Page 109 of The Fall of Summer


Font Size:

I bite my lip until the skin splits. He wants me to answer. He wants me to break my vow of silence.

Jackson doesn’t let up.

“And those two girls… they’ll still die—they know too much. You just won’t be there to see it. And you’ll never know when. That’s the worst part, isn’t it? You’ll picture it every night. Them screaming. Them dying. And you’ll wonder if it happened already. Or if it’s happening right then. While you’re locked in a room, praying your sheriff still cares.”
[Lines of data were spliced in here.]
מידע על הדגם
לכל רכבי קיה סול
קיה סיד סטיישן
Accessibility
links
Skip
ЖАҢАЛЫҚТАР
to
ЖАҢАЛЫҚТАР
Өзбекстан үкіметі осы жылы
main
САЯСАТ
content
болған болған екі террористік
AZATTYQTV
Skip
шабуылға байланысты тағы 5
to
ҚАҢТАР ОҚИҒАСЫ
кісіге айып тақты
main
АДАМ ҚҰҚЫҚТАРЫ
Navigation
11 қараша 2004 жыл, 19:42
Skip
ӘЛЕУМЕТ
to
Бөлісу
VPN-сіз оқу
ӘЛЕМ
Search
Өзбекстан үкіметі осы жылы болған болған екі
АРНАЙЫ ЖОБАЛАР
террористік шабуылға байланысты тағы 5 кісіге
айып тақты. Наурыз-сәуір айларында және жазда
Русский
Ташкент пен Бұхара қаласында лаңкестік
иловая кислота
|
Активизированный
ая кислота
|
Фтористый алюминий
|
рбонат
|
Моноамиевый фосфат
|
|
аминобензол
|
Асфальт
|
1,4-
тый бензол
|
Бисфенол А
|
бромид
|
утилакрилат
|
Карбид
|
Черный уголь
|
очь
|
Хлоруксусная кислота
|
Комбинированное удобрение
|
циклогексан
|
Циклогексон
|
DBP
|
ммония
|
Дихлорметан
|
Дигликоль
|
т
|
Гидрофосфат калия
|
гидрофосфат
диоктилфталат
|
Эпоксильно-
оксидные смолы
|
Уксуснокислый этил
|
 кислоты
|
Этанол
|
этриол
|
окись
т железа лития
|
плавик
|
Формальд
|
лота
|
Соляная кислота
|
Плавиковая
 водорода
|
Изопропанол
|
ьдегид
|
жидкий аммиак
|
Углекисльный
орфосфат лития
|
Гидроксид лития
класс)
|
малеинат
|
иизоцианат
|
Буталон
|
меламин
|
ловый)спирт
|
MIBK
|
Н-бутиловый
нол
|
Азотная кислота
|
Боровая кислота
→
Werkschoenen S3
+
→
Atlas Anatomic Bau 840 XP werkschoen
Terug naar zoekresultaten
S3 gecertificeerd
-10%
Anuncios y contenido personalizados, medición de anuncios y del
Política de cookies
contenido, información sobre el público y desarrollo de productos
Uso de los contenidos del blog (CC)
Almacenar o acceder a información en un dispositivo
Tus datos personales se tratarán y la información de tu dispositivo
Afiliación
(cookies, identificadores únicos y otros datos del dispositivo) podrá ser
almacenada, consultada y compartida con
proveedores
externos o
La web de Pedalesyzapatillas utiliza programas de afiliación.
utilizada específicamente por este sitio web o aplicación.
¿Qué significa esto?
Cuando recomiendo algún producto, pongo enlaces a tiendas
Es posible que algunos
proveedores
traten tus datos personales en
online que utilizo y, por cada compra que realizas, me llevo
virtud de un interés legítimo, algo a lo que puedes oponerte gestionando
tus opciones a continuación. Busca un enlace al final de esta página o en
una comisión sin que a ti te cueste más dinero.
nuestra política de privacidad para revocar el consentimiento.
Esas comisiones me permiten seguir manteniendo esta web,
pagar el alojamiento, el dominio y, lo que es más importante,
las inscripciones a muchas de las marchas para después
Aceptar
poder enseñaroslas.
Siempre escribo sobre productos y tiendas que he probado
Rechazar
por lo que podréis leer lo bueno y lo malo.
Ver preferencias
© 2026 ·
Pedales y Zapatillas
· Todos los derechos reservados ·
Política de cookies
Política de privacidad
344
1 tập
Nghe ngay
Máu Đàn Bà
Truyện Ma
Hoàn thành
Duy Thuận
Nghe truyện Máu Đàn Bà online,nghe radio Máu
I squeeze my hands into fists in my lap, nails carving crescents into my palms. I don’t want to imagine it, but I do. Constance’s big eyes, wide with terror. Adelaide’s hair yanked, her throat cut open while I sit here useless. My stomach twists so hard I gag.
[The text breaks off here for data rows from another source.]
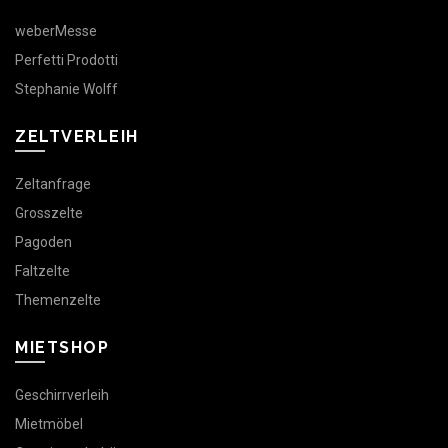
weberMesse
Perfetti Prodotti
Stephanie Wolff
ZELTVERLEIH
Zeltanfrage
Grosszelte
Pagoden
Faltzelte
Themenzelte
MIETSHOP
Geschirrverleih
Mietmöbel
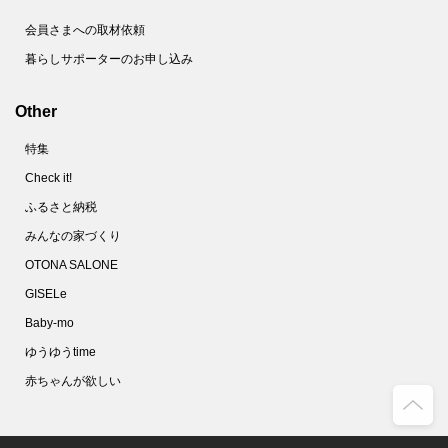
会員さまへの取材依頼
暮らしサポーターのお申し込み
Other
特集
Check it!
ふるさと納税
みんなの家づくり
OTONA SALONE
GISELe
Baby-mo
ゆうゆうtime
赤ちゃんが欲しい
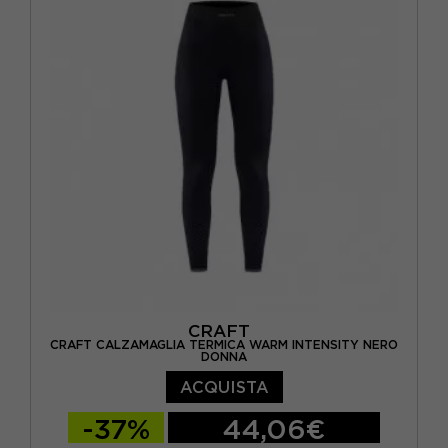
CRAFT
CRAFT CALZAMAGLIA TERMICA WARM INTENSITY NERO
DONNA
ACQUISTA
-37%
44,06€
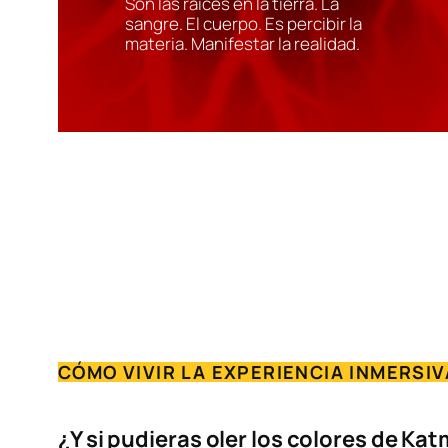
Son las raíces en la tierra. La
sangre. El cuerpo. Es percibir la
materia. Manifestar la realidad.
CÓMO VIVIR LA EXPERIENCIA INMERSIV
¿Y si pudieras oler los colores de Ka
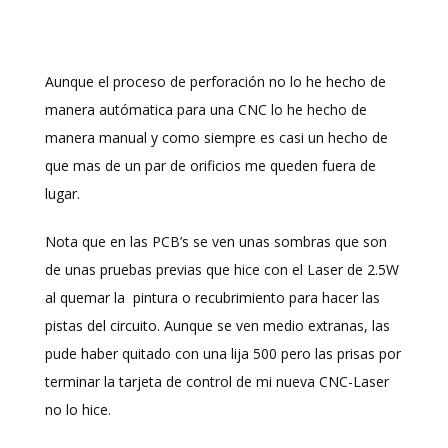
Aunque el proceso de perforación no lo he hecho de
manera autómatica para una CNC lo he hecho de
manera manual y como siempre es casi un hecho de
que mas de un par de orificios me queden fuera de
lugar.
Nota que en las PCB’s se ven unas sombras que son
de unas pruebas previas que hice con el Laser de 2.5W
al quemar la pintura o recubrimiento para hacer las
pistas del circuito. Aunque se ven medio extranas, las
pude haber quitado con una lija 500 pero las prisas por
terminar la tarjeta de control de mi nueva CNC-Laser
no lo hice.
The man beside me laughs under his breath.

Jackson keeps going, unhurried.

“Thing is, you think you made a sacrifice,” he hums, his tone soft as he reaches to stroke a hand over my shoulder. “That’s sweet. That’s noble. But you don’t get to make noble choices in my world. Every choice is a trap. A leash. And you just put the collar on yourself.”

I don’t answer, don’t shrug him away, I just stare at my reflection in the window — pale skin, hair falling in my face, eyes hollow. A woman I almost don’t recognize. A woman Jacob promised he’d protect.

Jacob.

He’ll come. He’ll come. He’ll come.

The mantra stutters now, tripping over itself. Jackson’s voice gnaws at the edges.

“You think Jacob’s strong?” he asks suddenly, like he’s plucked the thought right out of me. “That uniform makes him something more than a man? It doesn’t. He’s just meat with a badge. And meat rots.”

“Shut up.”

The words rip out before I can stop them. Small. Shaky. But they’re there.

Jackson laughs softly, the sound like broken glass underfoot.

“There she is,” he murmurs. “I was waiting for her.”

His hand moves fast. Fingers tighten on my shoulder as he pulls me, forcing me to face him. His eyes burn blue in the dim light, bright as the flame he wants me to walk into.

“Don’t tell me to shut up,” he says, low and rough. “Not unless you want to lose your tongue.”

My lungs claw for air. My jaw aches under his grip. But I don’t look away. If I look away, I lose.

He shoves me back against the seat. My skull cracks against the window, stars bursting in my vision. The others laugh. My throat burns. My eyes sting. I force the tears back.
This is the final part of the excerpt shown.